Reproduce the entries in full. Exclude all images from the copy.

_ _ _

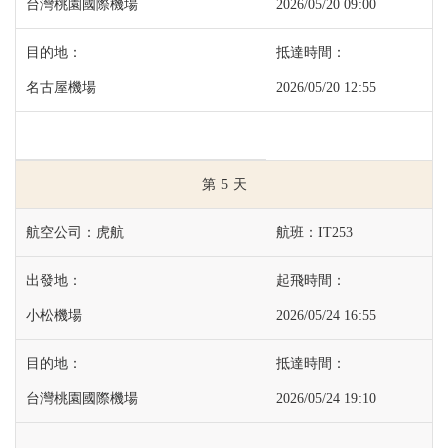
台灣桃園國際機場
2026/05/20 09:00
名古屋機場
2026/05/20 12:55
5
虎航
IT253
小松機場
2026/05/24 16:55
台灣桃園國際機場
2026/05/24 19:10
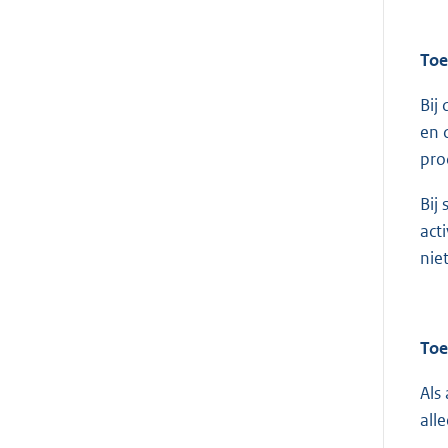
Toe
Bij
en 
pro
Bij
act
nie
Toe
Als
all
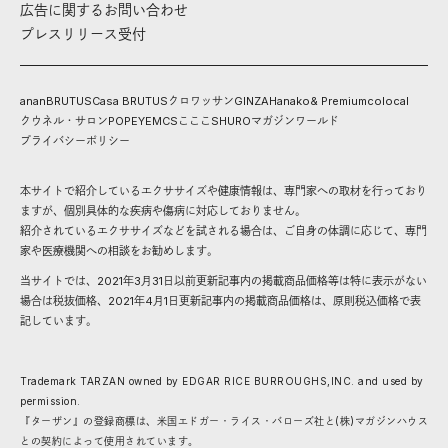
広告に関するお問い合わせ
プレスリリース受付
anan
BRUTUS
Casa BRUTUS
クロワッサン
GINZA
Hanako
& Premium
colocal
クウネル・サロン
POPEYE
MCS
こここ
SHURO
マガジンワールド
プライバシーポリシー
本サイトで紹介しているエクササイズや健康情報は、専門家への取材を行っており
ますが、個別具体的な疾病や傷病に対応しておりません。
紹介されているエクササイズなどを試される場合は、ご自身の体調に応じて、専門
家や医療機関への相談をお勧めします。
当サイトでは、2021年3月31日以前更新記事内の掲載商品価格等は特に表示がない
場合は税抜価格、2021年4月1日更新記事内の掲載商品価格は、原則税込価格で表
記しています。
Trademark TARZAN owned by EDGAR RICE BURROUGHS,INC. and used by
permission.
『ターザン』の登録商標は、米国エドガー・ライス・バローズ社と(株)マガジンハウス
との契約によって使用されています。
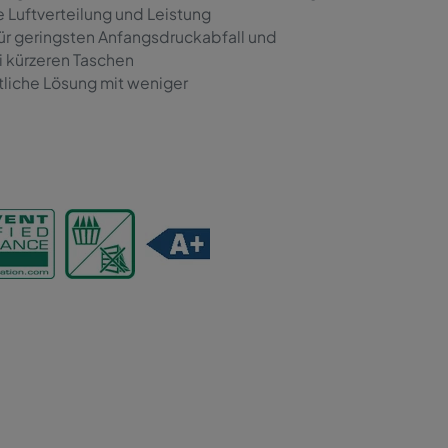
 Luftverteilung und Leistung
für geringsten Anfangsdruckabfall und
i kürzeren Taschen
tliche Lösung mit weniger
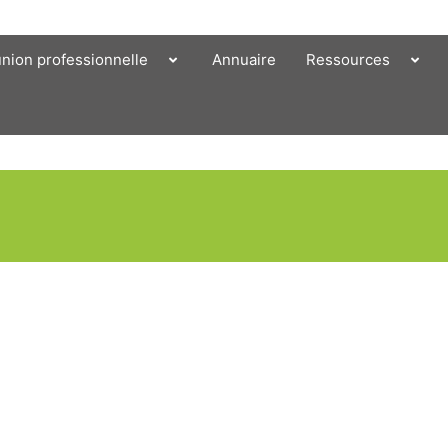
union professionnelle
Annuaire
Ressources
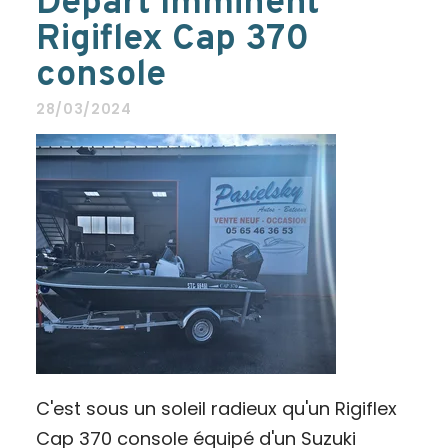
Départ Imminent
Rigiflex Cap 370
console
28/03/2024
C'est sous un soleil radieux qu'un Rigiflex
Cap 370 console équipé d'un Suzuki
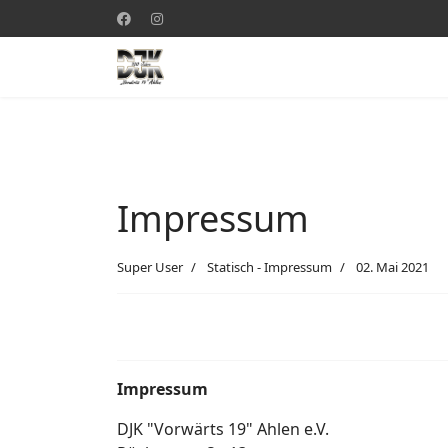
Impressum
Super User
Statisch - Impressum
02. Mai 2021
Impressum
DJK "Vorwärts 19" Ahlen e.V.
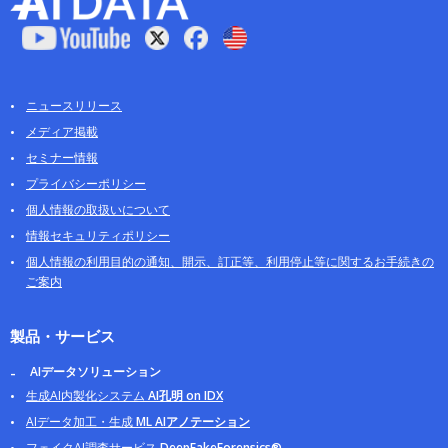
ニュースリリース
メディア掲載
セミナー情報
プライバシーポリシー
個人情報の取扱いについて
情報セキュリティポリシー
個人情報の利用目的の通知、開示、訂正等、利用停止等に関するお手続きの
ご案内
製品・サービス
AIデータソリューション
生成AI内製化システム
AI孔明 on IDX
AIデータ加工・生成
ML AIアノテーション
フェイクAI調査サービス
DeepFakeForensics®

_ _ _

> _Output_:
台灣桃園國際機場
2026/05/20 09:00
名古屋機場
2026/05/20 12:55
5
虎航
IT253
小松機場
2026/05/24 16:55
台灣桃園國際機場
2026/05/24 19:10
Toe
Bij
en 
pro
Bij
act
nie
Toe
Als
all
広告に関するお問い合わせ
プレスリリース受付
anan
BRUTUS
Casa BRUTUS
クロワッサン
GINZA
Hanako
& Premium
colocal
クウネル・サロン
POPEYE
MCS
こここ
SHURO
マガジンワールド
プライバシーポリシー
本サイトで紹介しているエクササイズや健康情報は、専門家への取材を行っており
ますが、個別具体的な疾病や傷病に対応しておりません。
紹介されているエクササイズなどを試される場合は、ご自身の体調に応じて、専門
家や医療機関への相談をお勧めします。
当サイトでは、2021年3月31日以前更新記事内の掲載商品価格等は特に表示がない
場合は税抜価格、2021年4月1日更新記事内の掲載商品価格は、原則税込価格で表
記しています。
Trademark TARZAN owned by EDGAR RICE BURROUGHS,INC. and used by
permission.
『ターザン』の登録商標は、米国エドガー・ライス・バローズ社と(株)マガジンハウス
との契約によって使用されています。
 Luftverteilung und Leistung
für geringsten Anfangsdruckabfall und
i kürzeren Taschen
tliche Lösung mit weniger
union professionnelle
Annuaire
Ressources
Départ Imminent
Rigiflex Cap 370
console
28/03/2024
C'est sous un soleil radieux qu'un Rigiflex
Cap 370 console équipé d'un Suzuki
Impressum
Super User
Statisch - Impressum
02. Mai 2021
Impressum
DJK "Vorwärts 19" Ahlen e.V.
ニュースリリース
メディア掲載
セミナー情報
プライバシーポリシー
個人情報の取扱いについて
情報セキュリティポリシー
個人情報の利用目的の通知、開示、訂正等、利用停止等に関するお手続きの
ご案内
製品・サービス
AIデータソリューション
生成AI内製化システム
AI孔明 on IDX
AIデータ加工・生成
ML AIアノテーション
フェイクAI調査サービス
DeepFakeForensics®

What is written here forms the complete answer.